*What to work on*.
Below are the records; retype each one exactly.

*Data to process*.
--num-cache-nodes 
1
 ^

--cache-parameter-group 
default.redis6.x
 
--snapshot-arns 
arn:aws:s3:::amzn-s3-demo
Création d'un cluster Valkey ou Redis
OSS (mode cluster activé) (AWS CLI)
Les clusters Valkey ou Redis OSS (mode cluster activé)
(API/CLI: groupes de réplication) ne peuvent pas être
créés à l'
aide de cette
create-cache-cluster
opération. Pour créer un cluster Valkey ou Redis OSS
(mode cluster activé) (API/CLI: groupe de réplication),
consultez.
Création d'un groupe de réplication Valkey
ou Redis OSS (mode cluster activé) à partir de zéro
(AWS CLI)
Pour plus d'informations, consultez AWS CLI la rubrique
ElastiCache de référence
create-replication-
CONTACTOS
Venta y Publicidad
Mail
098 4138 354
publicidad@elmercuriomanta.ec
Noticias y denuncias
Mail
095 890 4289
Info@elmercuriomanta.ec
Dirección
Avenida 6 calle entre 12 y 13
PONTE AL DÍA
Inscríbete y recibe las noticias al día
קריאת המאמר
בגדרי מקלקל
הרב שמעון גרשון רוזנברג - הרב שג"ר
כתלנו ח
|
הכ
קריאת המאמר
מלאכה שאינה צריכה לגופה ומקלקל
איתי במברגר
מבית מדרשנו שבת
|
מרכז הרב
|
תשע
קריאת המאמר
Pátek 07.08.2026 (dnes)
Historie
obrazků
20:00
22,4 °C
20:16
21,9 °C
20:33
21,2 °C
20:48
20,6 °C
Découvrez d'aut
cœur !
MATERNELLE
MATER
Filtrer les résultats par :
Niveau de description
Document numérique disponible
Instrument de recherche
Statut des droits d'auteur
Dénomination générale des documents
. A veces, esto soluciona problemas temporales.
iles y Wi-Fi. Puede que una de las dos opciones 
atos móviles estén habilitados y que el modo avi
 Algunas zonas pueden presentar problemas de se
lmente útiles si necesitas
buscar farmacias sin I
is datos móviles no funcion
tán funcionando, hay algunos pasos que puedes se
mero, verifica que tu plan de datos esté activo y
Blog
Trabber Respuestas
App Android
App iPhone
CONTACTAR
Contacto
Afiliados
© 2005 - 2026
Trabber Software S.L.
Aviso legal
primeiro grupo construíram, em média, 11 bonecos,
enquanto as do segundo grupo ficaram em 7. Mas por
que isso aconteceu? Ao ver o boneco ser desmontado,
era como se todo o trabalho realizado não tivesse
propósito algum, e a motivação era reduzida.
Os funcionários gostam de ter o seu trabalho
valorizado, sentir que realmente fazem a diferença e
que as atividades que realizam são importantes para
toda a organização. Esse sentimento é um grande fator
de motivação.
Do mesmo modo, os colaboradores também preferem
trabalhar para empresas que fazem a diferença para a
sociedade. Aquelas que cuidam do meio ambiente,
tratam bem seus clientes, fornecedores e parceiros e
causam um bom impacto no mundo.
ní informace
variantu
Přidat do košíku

*Exercise response*.
--num-cache-nodes 
1
 ^

--cache-parameter-group 
default.redis6.x
 
--snapshot-arns 
arn:aws:s3:::amzn-s3-demo
Création d'un cluster Valkey ou Redis
OSS (mode cluster activé) (AWS CLI)
Les clusters Valkey ou Redis OSS (mode cluster activé)
(API/CLI: groupes de réplication) ne peuvent pas être
créés à l'
aide de cette
create-cache-cluster
opération. Pour créer un cluster Valkey ou Redis OSS
(mode cluster activé) (API/CLI: groupe de réplication),
consultez.
Création d'un groupe de réplication Valkey
ou Redis OSS (mode cluster activé) à partir de zéro
(AWS CLI)
Pour plus d'informations, consultez AWS CLI la rubrique
ElastiCache de référence
create-replication-
CONTACTOS
Venta y Publicidad
Mail
098 4138 354
publicidad@elmercuriomanta.ec
Noticias y denuncias
Mail
095 890 4289
Info@elmercuriomanta.ec
Dirección
Avenida 6 calle entre 12 y 13
PONTE AL DÍA
Inscríbete y recibe las noticias al día
קריאת המאמר
בגדרי מקלקל
הרב שמעון גרשון רוזנברג - הרב שג"ר
כתלנו ח
|
הכ
קריאת המאמר
מלאכה שאינה צריכה לגופה ומקלקל
איתי במברגר
מבית מדרשנו שבת
|
מרכז הרב
|
תשע
קריאת המאמר
Pátek 07.08.2026 (dnes)
Historie
obrazků
20:00
22,4 °C
20:16
21,9 °C
20:33
21,2 °C
20:48
20,6 °C
Découvrez d'aut
cœur !
MATERNELLE
MATER
Filtrer les résultats par :
Niveau de description
Document numérique disponible
Instrument de recherche
Statut des droits d'auteur
Dénomination générale des documents
. A veces, esto soluciona problemas temporales.
iles y Wi-Fi. Puede que una de las dos opciones 
atos móviles estén habilitados y que el modo avi
 Algunas zonas pueden presentar problemas de se
lmente útiles si necesitas
buscar farmacias sin I
is datos móviles no funcion
tán funcionando, hay algunos pasos que puedes se
mero, verifica que tu plan de datos esté activo y
Blog
Trabber Respuestas
App Android
App iPhone
CONTACTAR
Contacto
Afiliados
© 2005 - 2026
Trabber Software S.L.
Aviso legal
primeiro grupo construíram, em média, 11 bonecos,
enquanto as do segundo grupo ficaram em 7. Mas por
que isso aconteceu? Ao ver o boneco ser desmontado,
era como se todo o trabalho realizado não tivesse
propósito algum, e a motivação era reduzida.
Os funcionários gostam de ter o seu trabalho
valorizado, sentir que realmente fazem a diferença e
que as atividades que realizam são importantes para
toda a organização. Esse sentimento é um grande fator
de motivação.
Do mesmo modo, os colaboradores também preferem
trabalhar para empresas que fazem a diferença para a
sociedade. Aquelas que cuidam do meio ambiente,
tratam bem seus clientes, fornecedores e parceiros e
causam um bom impacto no mundo.
ní informace
variantu
Přidat do košíku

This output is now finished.